When the story is allowed to complete its work, the sole support we find ourselves grabbing onto is God.
Jesus was once asked by one of his friends why he told stories. He responded that he told stories ‘to create readiness, to nudge people toward receptive insight.” His stories, besides inviting us into a larger world than we presently inhabit, pull us into it as participants. These are not stories that entertain, that let us sit back on a bench watching the action. We BECOME the action. These stories don’t tell us something new. they involve us in what has been sitting right in front of us for years but that we hadn’t noticed, hadn’t thought was important, hadn’t considered to be connected to us and our lives.

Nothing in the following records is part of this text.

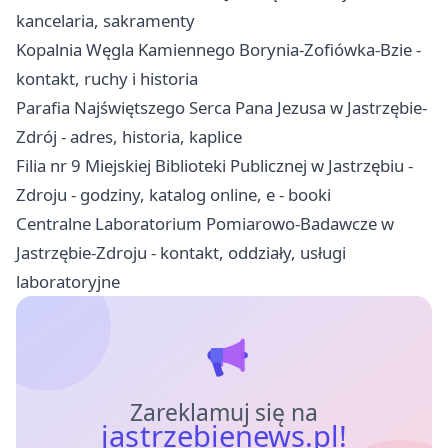
kancelaria, sakramenty
Kopalnia Węgla Kamiennego Borynia-Zofiówka-Bzie -
kontakt, ruchy i historia
Parafia Najświętszego Serca Pana Jezusa w Jastrzębie-
Zdrój - adres, historia, kaplice
Filia nr 9 Miejskiej Biblioteki Publicznej w Jastrzębiu -
Zdroju - godziny, katalog online, e - booki
Centralne Laboratorium Pomiarowo-Badawcze w
Jastrzębie-Zdroju - kontakt, oddziały, usługi
laboratoryjne
Zareklamuj się na
jastrzebienews.pl!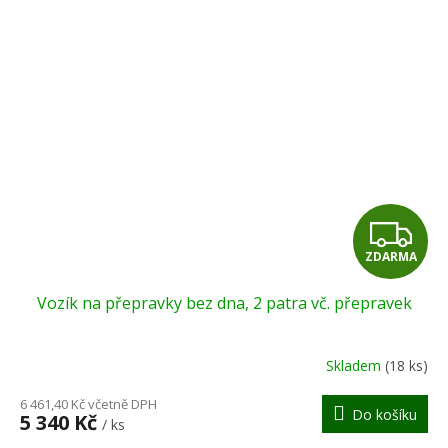
Z
ZDARMA
D
Vozík na přepravky bez dna, 2 patra vč. přepravek
A
R
Skladem
(18 ks)
M
6 461,40 Kč včetně DPH
Do košíku
5 340 Kč
/ ks
A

And then suddenly, we do notice. The story wakes us up to what is there, and has always been there. Without leaving the world we work and sleep and play in daily, we find ourselves in a far larger world. We embrace connections and meanings and significance in our lives far beyond what our employers and teachers, our parents and children, our friends and neighbors, and all the so-called experts and celebrities have told us for so long.
But Jesus not only told stories. He IS the story. The stories he told are trailheads into the story he lived and lives. Any one of the stories he told can bring any one of us into the story itself. Consider yourself invited.”
Eugene Peterson
Well that was a lot. I am going to make sure to read that a time or two more to make sure that it sinks in. Eugene is a very insightful guy. The translation of the Bible that I use most these days is his Message. It is a paraphrase and not a word for word translation. It holds the story important over the literal meaning of individual words in the text. Does that make sense?
OK, off to walk in a moment. Have to fill the bird feeders as I walk. They cleaned me out while we were gone on our junket. Junket away from the juncos.
Also very exciting, Cris from Buenos Aires is coming in on Wednesday and will be here through Saturday. Coincidentally I am reading the Pilgrimage by Mark Schriver, a bio of Pope Francis and the early part is full of info about that city which I know little about. Tell you more soon. Love, Felipe.
Thank you, as always, Phil.
Your readers can get to know Eugene Peterson at https://onbeing.org/programs/eugene-peterson-entering-into-what-is-there/
He is one of my go to people. I try and read The Message when entering a bible study to get some ‘comfort food’ on my plate.
Thanks Ron ~ yes, I find him very helpful. Felipe.